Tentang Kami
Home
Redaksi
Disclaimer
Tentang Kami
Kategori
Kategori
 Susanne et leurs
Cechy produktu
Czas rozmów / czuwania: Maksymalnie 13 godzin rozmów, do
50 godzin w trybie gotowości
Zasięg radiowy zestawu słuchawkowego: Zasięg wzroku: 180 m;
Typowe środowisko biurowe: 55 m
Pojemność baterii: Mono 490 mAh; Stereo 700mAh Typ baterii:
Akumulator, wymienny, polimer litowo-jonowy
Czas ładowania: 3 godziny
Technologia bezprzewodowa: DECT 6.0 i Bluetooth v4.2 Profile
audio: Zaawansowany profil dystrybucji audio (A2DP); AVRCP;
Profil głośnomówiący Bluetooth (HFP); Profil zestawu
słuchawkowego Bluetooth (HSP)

****

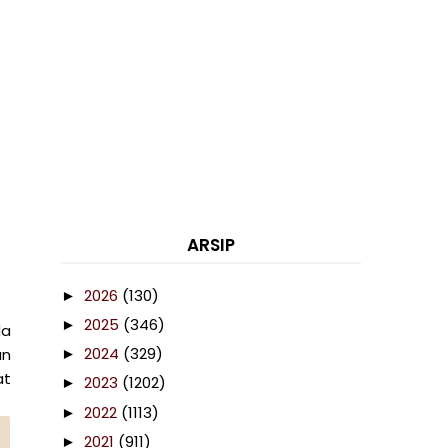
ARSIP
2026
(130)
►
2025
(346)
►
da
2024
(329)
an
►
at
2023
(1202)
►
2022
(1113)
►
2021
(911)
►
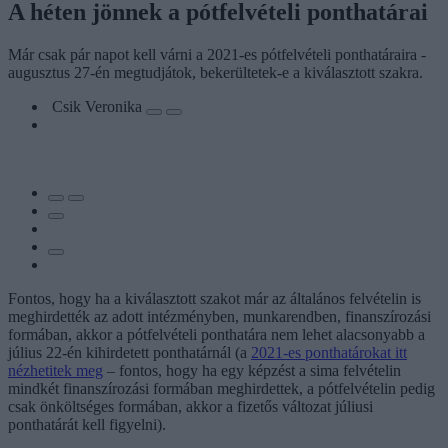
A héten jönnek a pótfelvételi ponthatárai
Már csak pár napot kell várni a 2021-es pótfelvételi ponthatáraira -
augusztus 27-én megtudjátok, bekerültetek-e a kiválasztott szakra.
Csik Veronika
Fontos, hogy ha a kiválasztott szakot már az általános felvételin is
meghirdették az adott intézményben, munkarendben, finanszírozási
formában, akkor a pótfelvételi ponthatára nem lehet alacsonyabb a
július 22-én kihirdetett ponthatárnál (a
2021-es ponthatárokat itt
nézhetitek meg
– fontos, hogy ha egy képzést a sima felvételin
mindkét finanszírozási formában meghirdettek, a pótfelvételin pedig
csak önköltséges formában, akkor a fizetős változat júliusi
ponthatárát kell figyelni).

****

→ Goal of the exercise: All that is wanted is a faithful reproduction of the line above with "Typowe środowisko biurowe: 55 m", the line with "słuchawkowego Bluetooth (HSP)", and every line in between.

→ Response area:
Typowe środowisko biurowe: 55 m
Pojemność baterii: Mono 490 mAh; Stereo 700mAh Typ baterii:
Akumulator, wymienny, polimer litowo-jonowy
Czas ładowania: 3 godziny
Technologia bezprzewodowa: DECT 6.0 i Bluetooth v4.2 Profile
audio: Zaawansowany profil dystrybucji audio (A2DP); AVRCP;
Profil głośnomówiący Bluetooth (HFP); Profil zestawu
słuchawkowego Bluetooth (HSP)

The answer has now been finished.